Each line of the data is to be output verbatim, with the images removed.

[Start of section]

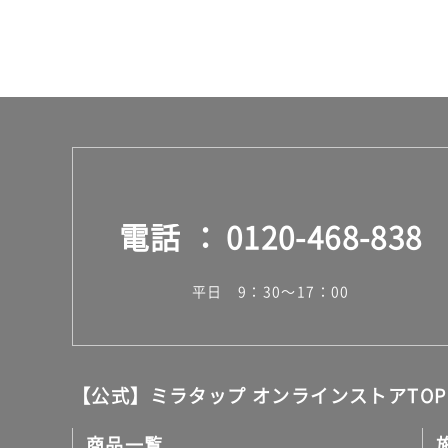
ス
電話
0120-468-838
平日 9：30～17：00
【公式】ミラタップ オンラインストアTOP
商品一覧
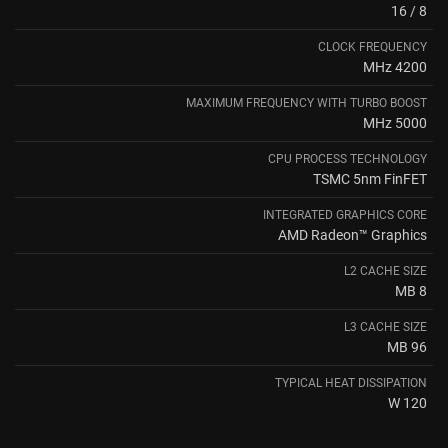
8 / 16
CLOCK FREQUENCY
4200 MHz
MAXIMUM FREQUENCY WITH TURBO BOOST
5000 MHz
CPU PROCESS TECHNOLOGY
TSMC 5nm FinFET
INTEGRATED GRAPHICS CORE
AMD Radeon™ Graphics
L2 CACHE SIZE
8 MB
L3 CACHE SIZE
96 MB
TYPICAL HEAT DISSIPATION
120 W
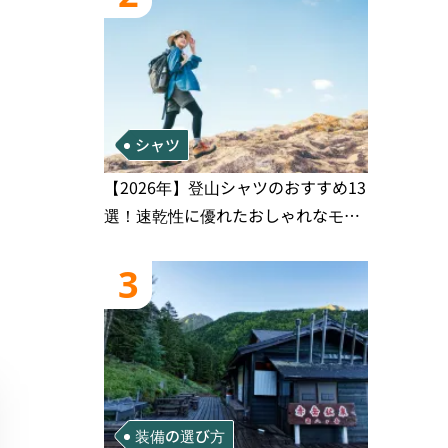
シャツ
【2026年】登山シャツのおすすめ13
選！速乾性に優れたおしゃれなモデ
ルを徹底紹介！
3
装備の選び方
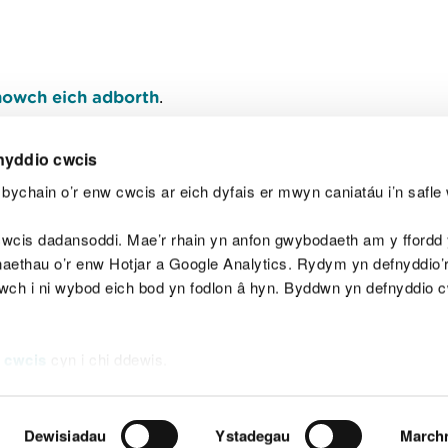
owch eich adborth
.
nyddio cwcis
bychain o’r enw cwcis ar eich dyfais er mwyn caniatáu i’n safle 
Y
wcis dadansoddi. Mae’r rhain yn anfon gwybodaeth am y ffordd y
anaethau o’r enw Hotjar a Google Analytics. Rydym yn defnyddio
ewch i ni wybod eich bod yn fodlon â hyn. Byddwn yn defnyddio 
aeg
Map o'r safle
Hawlfraint
Preifatrwydd a 
 cwcis
cyn i chi ddewis.
Dewisiadau
Ystadegau
March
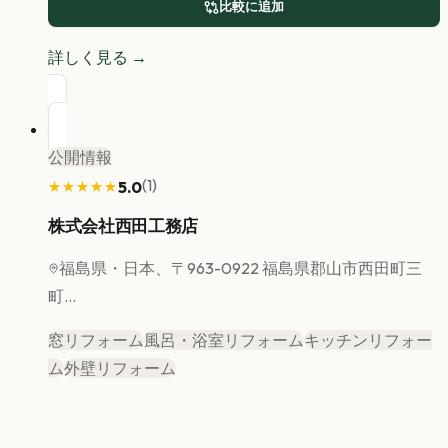
比較に追加
詳しく見る →
公開情報
(
1
)
5.0
★★★★★
★★★★★
株式会社西田工務店
福島県
・日本、〒963-0922 福島県郡山市西田町三
町...
窓リフォーム
風呂・浴室リフォーム
キッチンリフォー
ム
外壁リフォーム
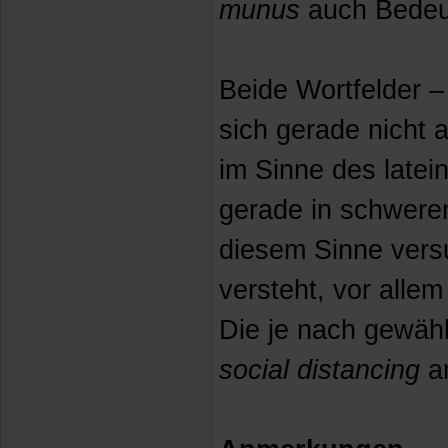
munus
auch Bede
Beide Wortfelder 
sich gerade nicht a
im Sinne des latei
gerade in schweren
diesem Sinne versu
versteht, vor allem
Die je nach gewähl
social distancing
a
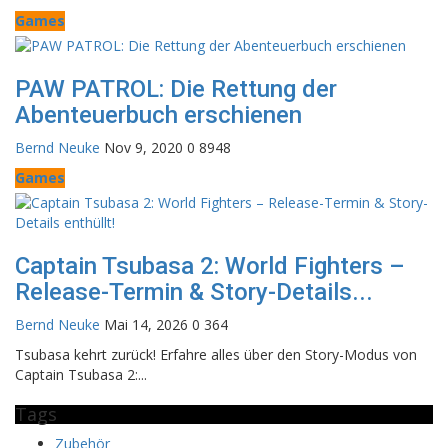
Games
PAW PATROL: Die Rettung der
Abenteuerbuch erschienen
Bernd Neuke
Nov 9, 2020
0
8948
Games
Captain Tsubasa 2: World Fighters –
Release-Termin & Story-Details...
Bernd Neuke
Mai 14, 2026
0
364
Tsubasa kehrt zurück! Erfahre alles über den Story-Modus von
Captain Tsubasa 2:...
Tags
Zubehör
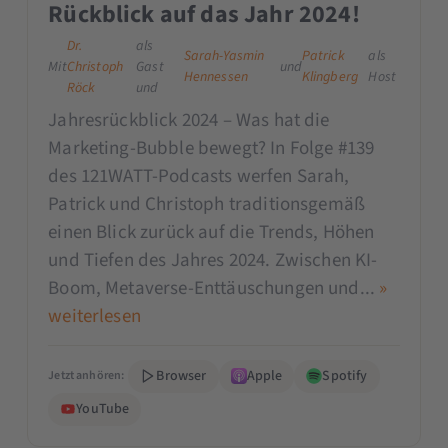
Rückblick auf das Jahr 2024!
Dr.
als
Sarah-Yasmin
Patrick
als
Mit
Christoph
Gast
und
Hennessen
Klingberg
Host
Röck
und
Jahresrückblick 2024 – Was hat die
Marketing-Bubble bewegt? In Folge #139
des 121WATT-Podcasts werfen Sarah,
Patrick und Christoph traditionsgemäß
einen Blick zurück auf die Trends, Höhen
und Tiefen des Jahres 2024. Zwischen KI-
Boom, Metaverse-Enttäuschungen und...
»
weiterlesen
Browser
Apple
Spotify
Jetzt anhören:
YouTube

[End of section]

■ Solution for this problem:
ス
電話
0120-468-838
平日 9：30～17：00
【公式】ミラタップ オンラインストアTOP
商品一覧
8 / 16
CLOCK FREQUENCY
4200 MHz
MAXIMUM FREQUENCY WITH TURBO BOOST
5000 MHz
CPU PROCESS TECHNOLOGY
TSMC 5nm FinFET
INTEGRATED GRAPHICS CORE
AMD Radeon™ Graphics
L2 CACHE SIZE
8 MB
L3 CACHE SIZE
96 MB
TYPICAL HEAT DISSIPATION
120 W
シャツ
【2026年】登山シャツのおすすめ13
選！速乾性に優れたおしゃれなモデ
ルを徹底紹介！
3
装備の選び方
owch eich adborth
.
nyddio cwcis
bychain o’r enw cwcis ar eich dyfais er mwyn caniatáu i’n safle 
Y
wcis dadansoddi. Mae’r rhain yn anfon gwybodaeth am y ffordd y
anaethau o’r enw Hotjar a Google Analytics. Rydym yn defnyddio
ewch i ni wybod eich bod yn fodlon â hyn. Byddwn yn defnyddio 
aeg
Map o'r safle
Hawlfraint
Preifatrwydd a 
 cwcis
cyn i chi ddewis.
Dewisiadau
Ystadegau
March
比較に追加
詳しく見る →
公開情報
(
1
)
5.0
★★★★★
★★★★★
株式会社西田工務店
福島県
・日本、〒963-0922 福島県郡山市西田町三
町...
窓リフォーム
風呂・浴室リフォーム
キッチンリフォー
ム
外壁リフォーム
munus
auch Bede
Beide Wortfelder 
sich gerade nicht a
im Sinne des latei
gerade in schweren
diesem Sinne versu
versteht, vor allem
Die je nach gewähl
social distancing
a
Games
PAW PATROL: Die Rettung der
Abenteuerbuch erschienen
Bernd Neuke
Nov 9, 2020
0
8948
Games
Captain Tsubasa 2: World Fighters –
Release-Termin & Story-Details...
Bernd Neuke
Mai 14, 2026
0
364
Tsubasa kehrt zurück! Erfahre alles über den Story-Modus von
Captain Tsubasa 2:...
Tags
Zubehör
Rückblick auf das Jahr 2024!
Dr.
als
Sarah-Yasmin
Patrick
als
Mit
Christoph
Gast
und
Hennessen
Klingberg
Host
Röck
und
Jahresrückblick 2024 – Was hat die
Marketing-Bubble bewegt? In Folge #139
des 121WATT-Podcasts werfen Sarah,
Patrick und Christoph traditionsgemäß
einen Blick zurück auf die Trends, Höhen
und Tiefen des Jahres 2024. Zwischen KI-
Boom, Metaverse-Enttäuschungen und...
»
weiterlesen
Browser
Apple
Spotify
Jetzt anhören:
YouTube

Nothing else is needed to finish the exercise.